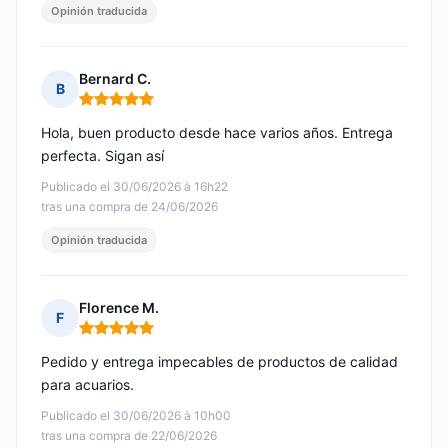
Opinión traducida
Bernard C.
B
Nota: 5 de 5
Hola, buen producto desde hace varios años. Entrega
perfecta. Sigan así
Publicado el 30/06/2026 à 16h22
tras una compra de 24/06/2026
Opinión traducida
Florence M.
F
Nota: 5 de 5
Pedido y entrega impecables de productos de calidad
para acuarios.
Publicado el 30/06/2026 à 10h00
tras una compra de 22/06/2026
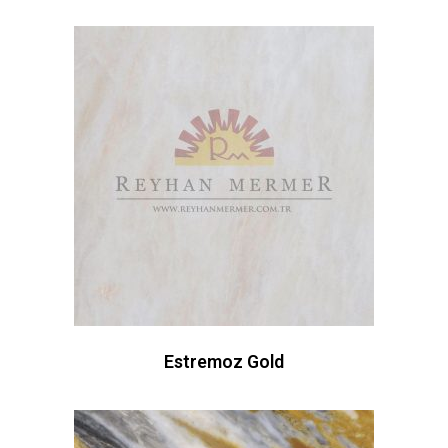
Estremoz Gold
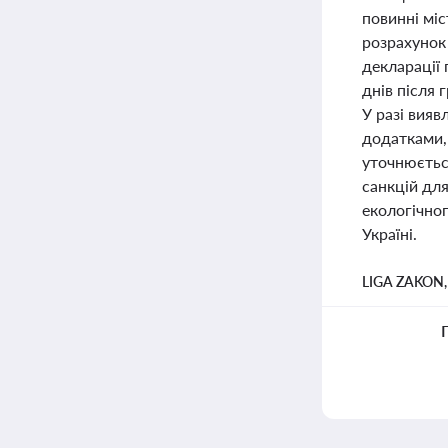
повинні мі
розрахунок 
декларації
днів після 
У разі вия
додатками, 
уточнюєтьс
санкцій дл
екологічно
Україні.
LIGA ZAKON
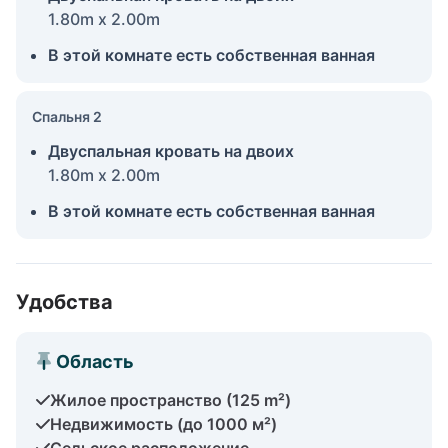
1.80m x 2.00m
В этой комнате есть собственная ванная
Спальня 2
Двуспальная кровать на двоих
1.80m x 2.00m
В этой комнате есть собственная ванная
Удобства
Область
Жилое пространство (125 m²)
Недвижимость (до 1000 м²)
Сельское расположение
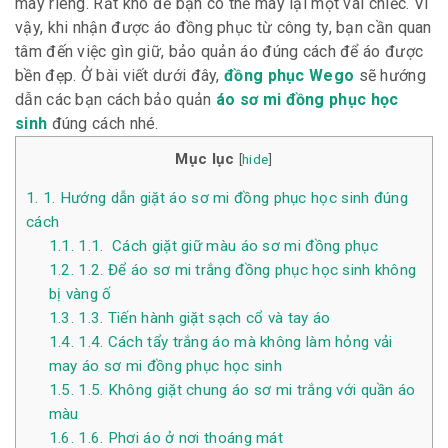
may riêng. Rất khó để bạn có thể may lại một vài chiếc. Vì
vậy, khi nhận được áo đồng phục từ công ty, bạn cần quan
tâm đến việc gìn giữ, bảo quản áo đúng cách để áo được
bền đẹp. Ở bài viết dưới đây,
đồng phục Wego
sẽ hướng
dẫn các bạn cách bảo quản
áo sơ mi đồng phục học
sinh
đúng cách nhé.
Mục lục
[
hide
]
1.
1. Hướng dẫn giặt áo sơ mi đồng phục học sinh đúng
cách
1.1.
1.1. Cách giặt giữ màu áo sơ mi đồng phục
1.2.
1.2. Để áo sơ mi trắng đồng phục học sinh không
bị vàng ố
1.3.
1.3. Tiến hành giặt sạch cổ và tay áo
1.4.
1.4. Cách tẩy trắng áo mà không làm hỏng vải
may áo sơ mi đồng phục học sinh
1.5.
1.5. Không giặt chung áo sơ mi trắng với quần áo
màu
1.6.
1.6. Phơi áo ở nơi thoáng mát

══════════

**DIRECTIONS FOR THIS TASK:** The result should be every line of the data, reproduced exactly, with the images removed.

**WRITTEN ANSWER:**
Opinión traducida
Bernard C.
B
Nota: 5 de 5
Hola, buen producto desde hace varios años. Entrega
perfecta. Sigan así
Publicado el 30/06/2026 à 16h22
tras una compra de 24/06/2026
Opinión traducida
Florence M.
F
Nota: 5 de 5
Pedido y entrega impecables de productos de calidad
para acuarios.
Publicado el 30/06/2026 à 10h00
tras una compra de 22/06/2026
Estremoz Gold
повинні мі
розрахунок 
декларації
днів після 
У разі вия
додатками, 
уточнюєтьс
санкцій дл
екологічно
Україні.
LIGA ZAKON
1.80m x 2.00m
В этой комнате есть собственная ванная
Спальня 2
Двуспальная кровать на двоих
1.80m x 2.00m
В этой комнате есть собственная ванная
Удобства
Область
Жилое пространство (125 m²)
Недвижимость (до 1000 м²)
Сельское расположение
may riêng. Rất khó để bạn có thể may lại một vài chiếc. Vì
vậy, khi nhận được áo đồng phục từ công ty, bạn cần quan
tâm đến việc gìn giữ, bảo quản áo đúng cách để áo được
bền đẹp. Ở bài viết dưới đây,
đồng phục Wego
sẽ hướng
dẫn các bạn cách bảo quản
áo sơ mi đồng phục học
sinh
đúng cách nhé.
Mục lục
[
hide
]
1.
1. Hướng dẫn giặt áo sơ mi đồng phục học sinh đúng
cách
1.1.
1.1. Cách giặt giữ màu áo sơ mi đồng phục
1.2.
1.2. Để áo sơ mi trắng đồng phục học sinh không
bị vàng ố
1.3.
1.3. Tiến hành giặt sạch cổ và tay áo
1.4.
1.4. Cách tẩy trắng áo mà không làm hỏng vải
may áo sơ mi đồng phục học sinh
1.5.
1.5. Không giặt chung áo sơ mi trắng với quần áo
màu
1.6.
1.6. Phơi áo ở nơi thoáng mát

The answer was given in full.